People gather on the resort's pier following the fatal attack
The attack happened just half a mile from where a 21-year-old Californian woman, Jordan Lindsey, was killed by a shark in 2019 - DANTE CARRER/REUTERS

While fatal shark attacks are highly unusual, there have been others in recent years in the Bahamas.

Last month, a 47-year-old German woman went missing in an apparent shark attack while on a diving trip off the island of Grand Bahama. She was reportedly attacked by a tiger shark off an area known as Tiger Beach.

In September last year, a 58-year American woman was killed while snorkelling near Green Cay. Witnesses said they thought the attack was carried out by a bull shark – one of the most dangerous species, along with tiger sharks and great whites.

The attack happened just half a mile from where a 21-year-old Californian woman, Jordan Lindsey, was killed by a shark in 2019.

In August last year, an eight-year-old British boy was attacked by sharks and sustained injuries that required a three-hour operation. Finley Downer, from Kettering in Northants, was bitten on both legs by nurse sharks. The species is normally considered to be docile but they can grow to up to 14ft in length and occasionally will attack.

‘It’s a probability issue’

The chances of being killed by a shark, whether in The Bahamas or anywhere else, remain very slim: about one in four million.

Worldwide, there were nine fatal attacks in 2021, 10 in 2020, two in 2019 and four in 2018, according to the International Shark Attack File. Most fatal attacks occur in the US and Australia.

The number of shark attacks has grown as the global population has increased and as more people spend time in the water, the ISAF argues.

The fact that there have been three fatal shark attacks in The Bahamas in the last year cannot be considered statistically significant, said Gavin Naylor, the International Shark Attack File’s programme director. “We’ve had two fatalities in two weeks, which always raises eyebrows. But until we see more of a trend, I don’t think it is worrying. If we were to see another one or two in the same area, we would be looking into it.”

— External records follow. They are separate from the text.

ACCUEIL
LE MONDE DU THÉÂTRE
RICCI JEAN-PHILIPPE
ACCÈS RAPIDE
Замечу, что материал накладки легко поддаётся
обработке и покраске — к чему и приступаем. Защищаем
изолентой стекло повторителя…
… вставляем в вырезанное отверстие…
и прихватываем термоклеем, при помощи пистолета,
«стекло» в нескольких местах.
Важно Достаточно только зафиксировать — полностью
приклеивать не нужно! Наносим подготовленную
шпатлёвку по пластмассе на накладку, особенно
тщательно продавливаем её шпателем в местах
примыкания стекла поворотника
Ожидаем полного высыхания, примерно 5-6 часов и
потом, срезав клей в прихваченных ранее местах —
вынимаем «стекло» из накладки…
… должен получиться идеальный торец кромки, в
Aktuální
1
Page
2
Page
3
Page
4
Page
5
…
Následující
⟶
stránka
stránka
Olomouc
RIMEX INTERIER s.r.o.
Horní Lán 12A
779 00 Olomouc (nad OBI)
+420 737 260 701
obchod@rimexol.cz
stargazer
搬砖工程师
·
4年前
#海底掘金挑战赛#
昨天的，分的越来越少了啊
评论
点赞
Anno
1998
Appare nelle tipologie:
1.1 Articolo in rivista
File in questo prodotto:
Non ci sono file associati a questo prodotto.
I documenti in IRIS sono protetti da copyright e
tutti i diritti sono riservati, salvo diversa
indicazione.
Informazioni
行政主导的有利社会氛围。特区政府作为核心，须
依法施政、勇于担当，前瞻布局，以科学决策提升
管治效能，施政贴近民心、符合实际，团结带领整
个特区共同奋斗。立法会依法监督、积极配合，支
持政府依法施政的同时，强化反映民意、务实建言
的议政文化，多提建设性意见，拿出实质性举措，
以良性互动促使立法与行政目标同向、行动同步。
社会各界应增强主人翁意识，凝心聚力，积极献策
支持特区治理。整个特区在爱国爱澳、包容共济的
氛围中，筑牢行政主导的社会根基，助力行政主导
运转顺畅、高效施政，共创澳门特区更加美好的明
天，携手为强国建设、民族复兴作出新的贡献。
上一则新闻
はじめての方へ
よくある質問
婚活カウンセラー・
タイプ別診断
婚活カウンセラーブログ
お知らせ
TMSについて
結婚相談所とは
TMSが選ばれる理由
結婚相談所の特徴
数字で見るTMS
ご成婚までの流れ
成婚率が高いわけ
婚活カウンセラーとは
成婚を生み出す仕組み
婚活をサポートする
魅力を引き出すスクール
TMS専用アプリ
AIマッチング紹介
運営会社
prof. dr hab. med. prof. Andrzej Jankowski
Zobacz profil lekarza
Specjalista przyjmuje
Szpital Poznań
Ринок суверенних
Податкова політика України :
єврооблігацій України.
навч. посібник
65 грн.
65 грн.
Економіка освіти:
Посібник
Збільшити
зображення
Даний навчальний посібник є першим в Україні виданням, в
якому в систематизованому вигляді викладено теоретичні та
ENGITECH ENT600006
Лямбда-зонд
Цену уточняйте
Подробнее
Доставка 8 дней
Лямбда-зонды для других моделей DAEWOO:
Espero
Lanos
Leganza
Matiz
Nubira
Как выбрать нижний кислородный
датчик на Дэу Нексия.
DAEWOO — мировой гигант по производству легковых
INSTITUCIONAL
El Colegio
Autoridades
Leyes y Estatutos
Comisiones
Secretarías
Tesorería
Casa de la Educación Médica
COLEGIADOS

More than eight million tourists visited The Bahamas this year, beating the previous record of 7.2 million visitors in 2019. The country’s crystal-clear waters are home to a range of shark species, including tiger sharks, bull sharks, reef sharks, hammerheads and oceanic white tip sharks.

“There’s a lot of sharks in The Bahamas and there are a lot of people going in the water. It’s a probability issue”, Prof Naylor said.

‘Be aggressively defensive’

One factor which can contribute to the likelihood of an attack is if tour operators tip “chum” or mashed-up fish blood and bones into the water to attract sharks for visitors to observe. “If you put food into the water, it’s like ringing a dinner bell. It’s Pavlovian. It makes them bolder,” according Prof Naylor.

Climate change may also be having an impact. “Climate change will cause sharks’ food sources to move around, and if the food moves closer to shore, then of course the sharks will follow.”

Experts advise that if a shark is about to attack, the best strategy is to hit it on the nose, preferably with a pole or spear. “If you do not have anything to poke with, use your hand, but remember that the mouth is close to the nose, so be accurate,” the ISAF says on its website.

If the worst should happen and a shark attacks, all-out aggression is the only option. “If a shark actually gets you in its mouth, we advise to be as aggressively defensive as you are able. Pound the shark in any way possible. Try to claw at the eyes and gill openings, two very sensitive areas.”